- Work instructions
The data is to be transcribed in full, with nothing missed.

── Data supplied

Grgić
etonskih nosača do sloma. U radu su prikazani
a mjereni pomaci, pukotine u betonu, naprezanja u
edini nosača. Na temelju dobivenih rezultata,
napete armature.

────

- Result of this task
Grgić
etonskih nosača do sloma. U radu su prikazani
a mjereni pomaci, pukotine u betonu, naprezanja u
edini nosača. Na temelju dobivenih rezultata,
napete armature.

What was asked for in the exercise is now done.